Alvo de protesto, presidente da Funai deixa evento em Madri
21 de julho de 2022O presidente da Fundação Nacional do Índio (Funai), Marcelo Xavier, foi alvo de um protesto durante uma reunião realizada nesta quinta-feira (21/07) na sede do Ministério das Relações Exteriores da Espanha, em Madri, e deixou o evento às pressas.
O incidente ocorreu durante a assembleia geral do Fundo para o Desenvolvimento dos Povos Indígenas da América Latina e Caribe (Filac), que contava com a presença de indígenas e organizações que lutam em favor dos seus direitos.
Ricardo Rao, ex-funcionário da Funai e ativista pelos direitos dos indígenas, estava no auditório onde o encontro era realizado. Ele dirigiu-se à frente da sala e, em voz alta, acusou Xavier de ser "miliciano" e responsável pelas mortes do indigenista Bruno Pereira e do jornalista britânico Dom Phillips, ocorridas em junho, no Vale do Javari, na floresta amazônica.
"Este homem não é digno de estar entre vocês. O Itamaraty é um vergonha, está sendo babá de miliciano", afirmou Rao. "Marcelo Xavier é um miliciano. Esse homem é responsável pela morte de Bruno Pereira. Esse homem é responsável pela morte de [Dom] Phillips. Você é um miliciano, Xavier. Bandido, vai para fora", disse.

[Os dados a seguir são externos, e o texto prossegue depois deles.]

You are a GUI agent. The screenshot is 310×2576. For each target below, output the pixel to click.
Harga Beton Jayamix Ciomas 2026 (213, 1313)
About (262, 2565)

Assim como Pereira, Rao era indigenista na Funai. Em 2019, ele preparou um dossiê detalhando o corte ilegal de madeira em terras indígenas no estado do Maranhão. Mas, com medo de se tornar alvo de criminosos, fugiu para a Noruega. "Pedi asilo à Noruega, porque sabia que os homens que eu estava acusando teriam acesso ao meu nome e iriam me matar, assim como aconteceu com Bruno", disse ele à agência Associated Press em junho.
Foi na gestão de Xavier à frente da Funai que Pereira foi exonerado do cargo que ocupava na coordenação geral de índios isolados do país. "Aparelharam tudo (...) eles botaram as vísceras para fora de toda a estratégia deles de avançar sobre a política de índios isolados brasileiros", afirmou Pereira à DW Brasil em 2020.
Quem é Marcelo Xavier
Ex-delegado da Polícia Federal, onde foi alvo de duas investigações internas e chegou a ser afastado de uma operação em terras indígenas, Xavier comanda a Funai desde julho de 2019 e vem implementando a política do presidente Jair Bolsonaro de não demarcar novas terras indígenas.

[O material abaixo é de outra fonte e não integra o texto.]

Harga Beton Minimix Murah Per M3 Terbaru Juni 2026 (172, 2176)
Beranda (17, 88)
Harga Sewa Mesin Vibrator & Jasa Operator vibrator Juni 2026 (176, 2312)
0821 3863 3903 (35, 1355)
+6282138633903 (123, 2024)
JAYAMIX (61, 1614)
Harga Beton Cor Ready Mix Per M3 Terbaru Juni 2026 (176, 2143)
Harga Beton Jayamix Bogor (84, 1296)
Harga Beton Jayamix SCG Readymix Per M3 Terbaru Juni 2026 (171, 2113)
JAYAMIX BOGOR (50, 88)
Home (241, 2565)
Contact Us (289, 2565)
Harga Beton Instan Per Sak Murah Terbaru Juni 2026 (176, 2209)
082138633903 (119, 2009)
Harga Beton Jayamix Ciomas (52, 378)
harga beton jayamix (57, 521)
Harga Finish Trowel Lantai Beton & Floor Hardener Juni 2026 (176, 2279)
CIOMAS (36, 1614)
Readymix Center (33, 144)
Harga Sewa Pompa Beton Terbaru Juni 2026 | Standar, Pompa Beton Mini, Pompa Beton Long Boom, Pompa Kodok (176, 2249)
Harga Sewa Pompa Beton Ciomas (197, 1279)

Em setembro de 2021, ele virou réu na Justiça do Pará por descumprir uma ordem judicial que o obrigava a dar continuidade à demarcação do território indígena Munduruku. No mês seguinte, foi alvo de um pedido de afastamento por improbidade administrativa, entregue pela Articulação dos Povos Indígenas do Brasil (Apib) à Justiça Federal de Brasília, que o acusou de trabalhar para inviabilizar a demarcação de terras indígenas, facilitar a grilagem e ser omisso na defesa judicial dos direitos indígenas.
Em junho, o Conselho Nacional de Direitos Humanos, ligado ao Ministério da Justiça, recomendou que ele fosse afastado do cargo, na sequência da morte de Bruno Pereira e Dom Phillips. Uma comissão temporária criada pelo Senado para investigar a criminalidade no Norte do Brasil, especialmente na floresta amazônica, também aprovou em 6 de julho um pedido para o ministro da Casa Civil, Ciro Nogueira, afastar Xavier da presidência da Funai.
Funai repudia intervenção
Em nota, a Funai repudiou o protesto de Rao e afirmou que "tais atitudes são irresponsáveis, violentas e antidemocráticas, inviabilizando, assim, qualquer tipo de diálogo sadio e producente".
"O manifestante que proferiu de forma agressiva os ataques verbais foi funcionário da Funai até o ano de 2020, tendo sido exonerado na ocasião por não ter cumprido as condições de estágio probatório", afirmou a nota.
A Funai disse que Xavier decidiu sair voluntariamente do auditório e que Rao será "objeto de ação judicial por crime contra a honra e ação de indenização por danos morais".